By the end of the century, the world’s population might be as high as 17 billion or as low as 7 billion, according to the most recent UN estimates. 2015: There are about 1.8 billion young people between the ages of 10 and 24 – the largest youth population ever. Many of them are concentrated in developing countries. In fact, in the world’s 48 least developed countries, children or adolescents make up a majority of the population.
As the world population edged to 7 billion people in 2011 (up from 2.5 billion in 1950), it has had profound implications for development. A world of 7 billion is both a challenge and an opportunity with implications on sustainability, urbanization, access to health services and youth empowerment. As of March 2016, it was estimated at 7.4 billion.

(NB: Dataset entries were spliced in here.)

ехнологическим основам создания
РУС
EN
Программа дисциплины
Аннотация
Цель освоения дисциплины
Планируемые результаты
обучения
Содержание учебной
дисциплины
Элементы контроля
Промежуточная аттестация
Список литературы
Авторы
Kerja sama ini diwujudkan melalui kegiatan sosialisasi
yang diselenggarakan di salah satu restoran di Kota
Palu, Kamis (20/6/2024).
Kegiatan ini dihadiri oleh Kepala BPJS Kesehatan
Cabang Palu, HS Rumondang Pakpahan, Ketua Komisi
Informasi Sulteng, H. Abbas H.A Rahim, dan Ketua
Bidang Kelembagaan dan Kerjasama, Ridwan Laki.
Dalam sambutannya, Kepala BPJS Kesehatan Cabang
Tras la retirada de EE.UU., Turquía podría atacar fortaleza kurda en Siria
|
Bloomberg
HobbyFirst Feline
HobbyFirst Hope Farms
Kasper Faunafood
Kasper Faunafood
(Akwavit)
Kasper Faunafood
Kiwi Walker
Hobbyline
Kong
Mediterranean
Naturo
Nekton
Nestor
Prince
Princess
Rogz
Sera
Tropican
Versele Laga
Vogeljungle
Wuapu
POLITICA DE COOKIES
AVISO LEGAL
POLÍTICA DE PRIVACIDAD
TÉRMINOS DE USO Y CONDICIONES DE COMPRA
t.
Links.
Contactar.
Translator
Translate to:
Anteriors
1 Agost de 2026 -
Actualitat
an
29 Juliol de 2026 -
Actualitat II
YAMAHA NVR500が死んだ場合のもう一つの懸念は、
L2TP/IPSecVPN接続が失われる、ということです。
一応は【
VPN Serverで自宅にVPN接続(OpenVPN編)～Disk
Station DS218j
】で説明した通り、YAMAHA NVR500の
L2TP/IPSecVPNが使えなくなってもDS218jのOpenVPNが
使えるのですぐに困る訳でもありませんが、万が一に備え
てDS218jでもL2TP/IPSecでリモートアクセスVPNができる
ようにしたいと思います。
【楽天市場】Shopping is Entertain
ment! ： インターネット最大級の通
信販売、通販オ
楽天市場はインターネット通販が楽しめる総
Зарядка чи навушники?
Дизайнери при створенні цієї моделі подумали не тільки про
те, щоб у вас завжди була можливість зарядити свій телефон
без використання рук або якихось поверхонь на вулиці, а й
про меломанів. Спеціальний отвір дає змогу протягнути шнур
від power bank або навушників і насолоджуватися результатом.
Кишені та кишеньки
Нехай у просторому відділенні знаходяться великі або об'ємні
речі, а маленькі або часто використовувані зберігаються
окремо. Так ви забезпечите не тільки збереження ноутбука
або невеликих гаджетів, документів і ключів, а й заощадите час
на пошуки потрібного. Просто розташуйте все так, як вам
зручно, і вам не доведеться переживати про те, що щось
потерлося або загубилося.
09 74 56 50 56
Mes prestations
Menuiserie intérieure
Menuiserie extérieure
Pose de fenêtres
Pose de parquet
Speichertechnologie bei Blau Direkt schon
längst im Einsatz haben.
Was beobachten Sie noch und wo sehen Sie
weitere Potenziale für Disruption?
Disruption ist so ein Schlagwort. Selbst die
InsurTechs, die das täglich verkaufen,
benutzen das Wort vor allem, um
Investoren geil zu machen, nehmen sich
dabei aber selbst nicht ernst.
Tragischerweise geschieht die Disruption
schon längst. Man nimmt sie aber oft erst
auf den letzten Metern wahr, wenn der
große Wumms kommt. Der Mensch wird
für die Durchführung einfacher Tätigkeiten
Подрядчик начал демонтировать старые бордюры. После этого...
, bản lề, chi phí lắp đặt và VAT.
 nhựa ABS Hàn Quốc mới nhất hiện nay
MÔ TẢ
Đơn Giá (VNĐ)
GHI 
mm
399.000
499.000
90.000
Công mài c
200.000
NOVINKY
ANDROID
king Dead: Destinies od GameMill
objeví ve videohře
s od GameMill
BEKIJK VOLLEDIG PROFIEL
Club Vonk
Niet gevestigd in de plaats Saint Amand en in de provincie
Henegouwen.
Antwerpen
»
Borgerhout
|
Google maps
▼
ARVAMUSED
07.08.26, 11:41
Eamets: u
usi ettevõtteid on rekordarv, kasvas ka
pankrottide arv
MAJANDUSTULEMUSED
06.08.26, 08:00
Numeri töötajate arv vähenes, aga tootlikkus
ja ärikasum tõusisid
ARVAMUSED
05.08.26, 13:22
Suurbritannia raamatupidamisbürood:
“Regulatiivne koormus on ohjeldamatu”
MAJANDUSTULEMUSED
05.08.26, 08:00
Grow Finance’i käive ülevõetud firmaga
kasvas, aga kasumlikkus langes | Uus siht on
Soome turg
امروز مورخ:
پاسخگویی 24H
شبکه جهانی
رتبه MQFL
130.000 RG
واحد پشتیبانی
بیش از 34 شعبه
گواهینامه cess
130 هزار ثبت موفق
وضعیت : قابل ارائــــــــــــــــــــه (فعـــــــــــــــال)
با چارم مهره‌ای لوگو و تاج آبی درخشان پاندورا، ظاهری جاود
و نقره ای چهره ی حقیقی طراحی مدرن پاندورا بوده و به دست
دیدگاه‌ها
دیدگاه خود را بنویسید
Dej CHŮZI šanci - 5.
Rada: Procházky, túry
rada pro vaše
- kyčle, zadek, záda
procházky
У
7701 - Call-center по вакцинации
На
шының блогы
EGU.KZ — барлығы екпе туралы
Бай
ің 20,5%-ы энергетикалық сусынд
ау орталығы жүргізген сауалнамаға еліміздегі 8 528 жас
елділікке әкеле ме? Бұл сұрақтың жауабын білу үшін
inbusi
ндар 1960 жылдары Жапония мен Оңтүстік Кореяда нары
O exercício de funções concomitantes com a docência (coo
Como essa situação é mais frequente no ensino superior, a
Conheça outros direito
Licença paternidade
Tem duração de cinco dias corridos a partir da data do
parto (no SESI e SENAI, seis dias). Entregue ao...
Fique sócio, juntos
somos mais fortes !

In 1989, in its decision 89/46, the Governing Council of the United Nations Development Programme recommended that, in order to focus attention on the urgency and importance of population issues in the context of overall development plans and programmes and the need to find solutions for these issues, 11 July should be observed by the international community as World Population Day. The General Assembly has asked the UN Population Fund (UNFPA) to undertake activities aimed at building better awareness of population issues, including their relation to environment and development issues and World Population Day.
The world is seeing a record number of people displaced by crises – some 60 million according to the latest UN figures. UNFPA works in emergency settings around the globe to respond to the rights and needs of women and girls, helping them maintain their dignity, securing their safety, and restoring their access to sexual and reproductive health care.